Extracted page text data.
--------------------

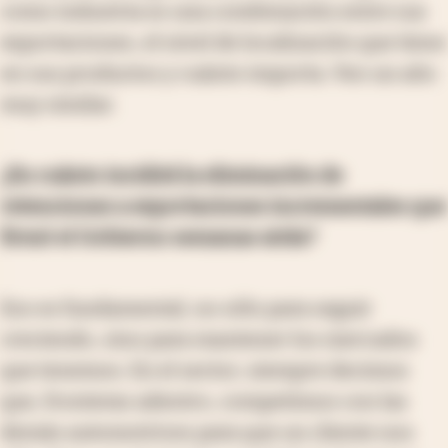
como industria es una combinación entre sus
exportaciones, el nivel de localización que tiene
en sus productos y cuánto importa. Veo un año
muy similar.
¿En cuánto incidirá la eliminación de
retenciones a exportaciones incrementales que
firmó el Gobierno semanas atrás?
Eso es fundamental, no sólo para seguir
creciendo, sino para mantener los mercados
que tenemos. En el sector, siempre decimos
que, fronteras adentro, competimos con las
demás automotrices para que un cliente nos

--------------------

DIRECTIONS. Return each line of the records above in which the word "para" occurs.

ANSWER TO THE PROBLEM.
Eso es fundamental, no sólo para seguir
creciendo, sino para mantener los mercados
demás automotrices para que un cliente nos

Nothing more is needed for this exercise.